995 views Asked by At

I have a dataframe df with some urls. There are subcategories within the slashes in the URLs I want to extract with stringr and str_extract

My data looks like

Text         URL
Hello        www.facebook.com/group1/bla/exy/1234
Test         www.facebook.com/group2/fssas/eda/1234
Text         www.facebook.com/group-sdja/sdsds/adeds/23234
Texter       www.facebook.com/blablabla/sdksds/sdsad

I now want to extract everything after .com/ and the next /

I tried suburlpattern <- "^.com//{1,20}//$" and df$categories <- str_extract(df$URL, suburlpattern)

But I only end up with NA in df$categories

Any idea what I am doing wrong here? Is it my regex code?

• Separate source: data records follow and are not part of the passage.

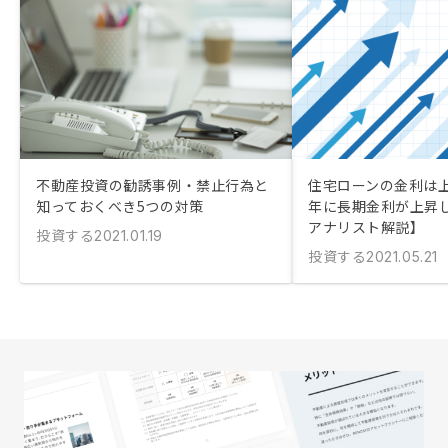
不動産投資の勧誘事例・禁止行為と
住宅ローンの金利は上が
知っておくべき5つの対策
年に長期金利が上昇
アナリスト解説】
投資する
2021.01.19
投資する
2021.05.21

Any help is highly appreciated! Many thanks beforehand.

3

There are 3 answers

1
manotheshark On BEST ANSWER

this will return everything between the first set of forward slashes

library(stringr)
str_match("www.facebook.com/blablabla/sdksds/sdsad", "^[^/]+/(.+?)/")[2]

[1] "blablabla"
0
Wiktor Stribiżew On

If you want to use str_extract, you need a regex that will get the value you need into the whole match, and you will need a (?<=[.]com/) lookbehind:

(?<=[.]com/)[^/]+

See the regex demo.

Details:

  • (?<=[.]com/) - the current location must be preceded with .com/ substring
  • [^/]+ - matches 1 or more characters other than /.

R demo:

> URL = c("www.facebook.com/group1/bla/exy/1234", "www.facebook.com/group2/fssas/eda/1234","www.facebook.com/group-sdja/sdsds/adeds/23234", "www.facebook.com/blablabla/sdksds/sdsad")
> df <- data.frame(URL)
> library(stringr)
> res <- str_extract(df$URL, "(?<=[.]com/)[^/]+")
> res
[1] "group1"     "group2"     "group-sdja" "blablabla"
0
Matt S On

This works

library(stringr)
data <- c("www.facebook.com/group1/bla/exy/1234", 
          "www.facebook.com/group2/fssas/eda/1234",
          "www.facebook.com/group-sdja/sdsds/adeds/23234",
          "www.facebook.com/blablabla/sdksds/sdsad")

suburlpattern <- "/(.*?)/" 
categories <- str_extract(data, suburlpattern)
str_sub(categories, start = 2, end = -2)

Results:

[1] "group1" "group2" "group-sdja" "blablabla"

Will only get you what's between the first and second slashes... but that seems to be what you want.